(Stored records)
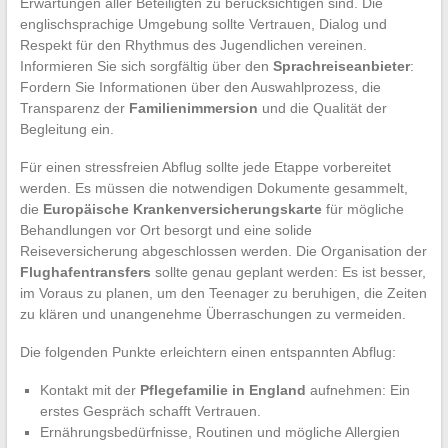
Erwartungen aller Beteiligten zu berücksichtigen sind. Die
englischsprachige Umgebung sollte Vertrauen, Dialog und
Respekt für den Rhythmus des Jugendlichen vereinen.
Informieren Sie sich sorgfältig über den
Sprachreiseanbieter
:
Fordern Sie Informationen über den Auswahlprozess, die
Transparenz der
Familienimmersion
und die Qualität der
Begleitung ein.
Für einen stressfreien Abflug sollte jede Etappe vorbereitet
werden. Es müssen die notwendigen Dokumente gesammelt,
die
Europäische Krankenversicherungskarte
für mögliche
Behandlungen vor Ort besorgt und eine solide
Reiseversicherung abgeschlossen werden. Die Organisation der
Flughafentransfers
sollte genau geplant werden: Es ist besser,
im Voraus zu planen, um den Teenager zu beruhigen, die Zeiten
zu klären und unangenehme Überraschungen zu vermeiden.
Die folgenden Punkte erleichtern einen entspannten Abflug:
Kontakt mit der
Pflegefamilie in England
aufnehmen: Ein
erstes Gespräch schafft Vertrauen.
Ernährungsbedürfnisse, Routinen und mögliche Allergien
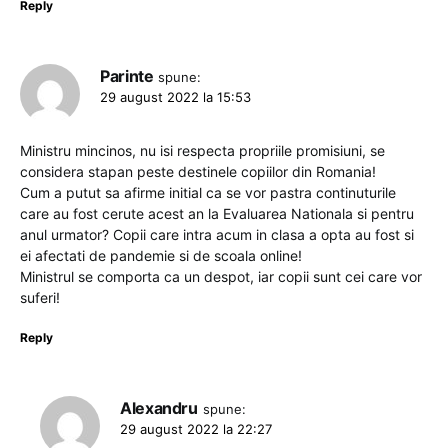
Reply
Parinte
spune:
29 august 2022 la 15:53
Ministru mincinos, nu isi respecta propriile promisiuni, se
considera stapan peste destinele copiilor din Romania!
Cum a putut sa afirme initial ca se vor pastra continuturile
care au fost cerute acest an la Evaluarea Nationala si pentru
anul urmator? Copii care intra acum in clasa a opta au fost si
ei afectati de pandemie si de scoala online!
Ministrul se comporta ca un despot, iar copii sunt cei care vor
suferi!
Reply
Alexandru
spune:
29 august 2022 la 22:27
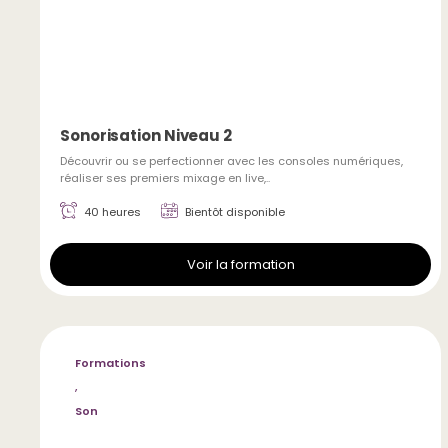
Sonorisation Niveau 2
Découvrir ou se perfectionner avec les consoles numériques,
réaliser ses premiers mixage en live,..
40 heures
Bientôt disponible
Voir la formation
Formations
,
Son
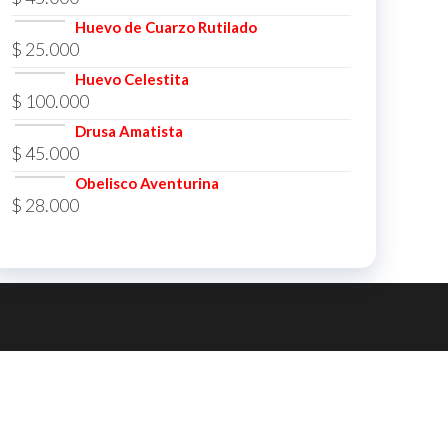
Huevo de Cuarzo Rutilado
$
25.000
Huevo Celestita
$
100.000
Drusa Amatista
$
45.000
Obelisco Aventurina
$
28.000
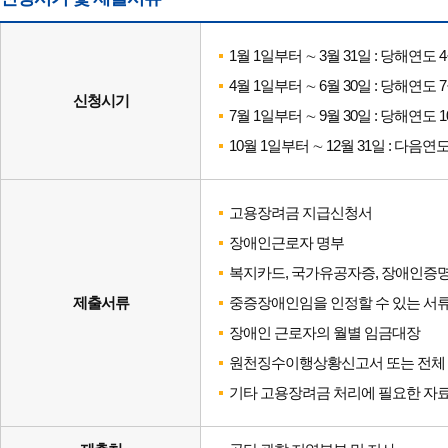
1월 1일부터 ∼ 3월 31일 : 당해연도
4월 1일부터 ∼ 6월 30일 : 당해연도
신청시기
7월 1일부터 ∼ 9월 30일 : 당해연도 
10월 1일부터 ∼ 12월 31일 : 다음연
고용장려금 지급신청서
장애인근로자 명부
복지카드, 국가유공자증, 장애인증명
제출서류
중증장애인임을 인정할 수 있는 서류
장애인 근로자의 월별 임금대장
원천징수이행상황신고서 또는 전체 
기타 고용장려금 처리에 필요한 자료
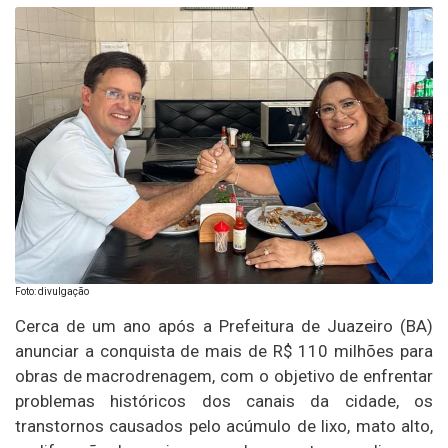
Foto: divulgação
Cerca de um ano após a Prefeitura de Juazeiro (BA)
anunciar a conquista de mais de R$ 110 milhões para
obras de macrodrenagem, com o objetivo de enfrentar
problemas históricos dos canais da cidade, os
transtornos causados pelo acúmulo de lixo, mato alto,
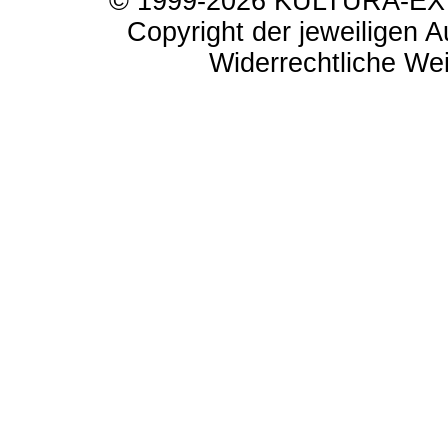
© 1999-2026 KULTURA-EXTR
Copyright der jeweiligen A
Widerrechtliche Weit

▸ Problem description: For the string "fost", report how many lines of the records contain it, giving the number only.

▸ Solution for this exercise: 2